Once no more than a ramshackle caravan, a pitstop between the developed north and the country’s dry southern expanse, Pundak Neot Semadar has since evolved into a charming all-organic restaurant that also sells jam, soap, dates and other goods produced at the nearby kibbutz.
Respected for its commitment to community and ecology, Neot Semadar is particularly famous for its spectacular earth architecture.
When it was first established in 1989, the kibbutz was accused of cultish behavior because a self-proclaimed “guru” used to live there. However, among the women who run the restaurant, Yosef Safra is remembered more fondly as a “charismatic man” than any kind of spiritual leader.
He has since passed on to better pastures, we hope, though the kibbutz continues to thrive as a “rustic green corner” in the midst of the desert.
Founded by a group of 80 residents who sought to establish a collaborative and meaningful life more closely intertwined with the cycle of natural life, the community produces an astounding variety of goods.
In addition to fruit trees and vegetables, the kibbutz grows several varieties of native date palms and organic grapes, which are transformed into delicious sulphur-free wines. More than 200 members and volunteers also produce olives that are then pressed into high-quality cooking oils and served with every meal at the restaurant.
Free range goats that graze on organic fields produce excellent milk that in turn is used to make all kinds of cheese and yoghurt. And all of it is for sale.
“We are always trying to grow the place,” said Iris, who is one of the original founders who was running the cash register the day that we randomly popped in. “This used to be a small caravan but we added two containers, put in all of the floors and did of the ironwork ourselves.”

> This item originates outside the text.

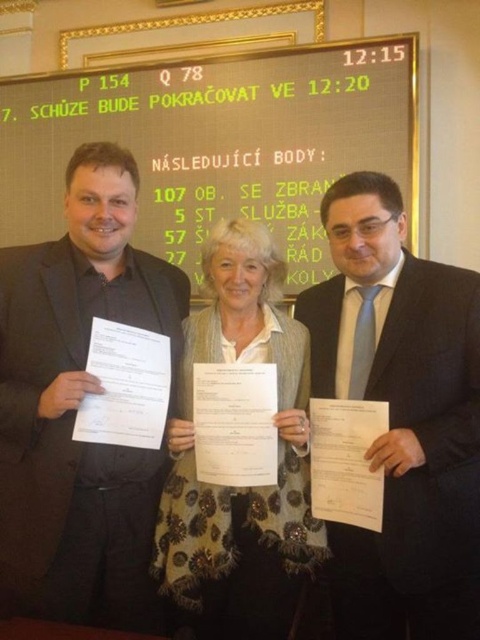 Question: Which of these objects is positioned farthest from the floral-patterned scarf at center?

“People are always surprised by the range of our products,” Tessa said with a slight hint of well-deserved pride. Another of the original founders, the chef of the day was born in London and is famous for having a “green thumb.”
And it’s true. In addition to juice and wine – including a delectable desert wine rendered gold by the sun – it is possible to purchase herbal and floral teas in special jars, organic cookies, scented room sprays and even kaleidoscopic glass tops crafted by a talented local artisan.
“Everything on sale was produced on the kibbutz,” Iris says. “But we would like to be even more ecological.”
A mother of two boys who are now grown and off the kibbutz, Iris is referring to clean energy. Although Israel is one of the biggest producers of solar energy, most of their expertise is exported to countries like Spain and the United States.
“The government just isn’t supportive. If we want to have solar energy here, we have to go through a long permitting process. It’s very hard,” she says.
Guests, however, are oblivious to the background challenges.
Seated in a light-infused dining area enclosed by a veritable jungle, we enjoyed creamy “green” tehina mixed with fresh parsley and served with dense brown bread, along with a frothy cappuccino and a hearty bowl of massouka made with eggplant, cheese, potato and spices.
Not only is the space green, fresh and cozy, but it instantly feels like home. A young girl who smashed her finger on the way in was swooped up and cuddled by Maya, a young volunteer who frequently hitchhikes her way around Israel.
There is much more to be said about the restaurant, the people who work there, and the kibbutz itself. But in the meantime, if you’re roaming the desert and need a little lift, be sure to stop by Pundak Neot Semadar in the Arava. Both your belly and your soul will thank you.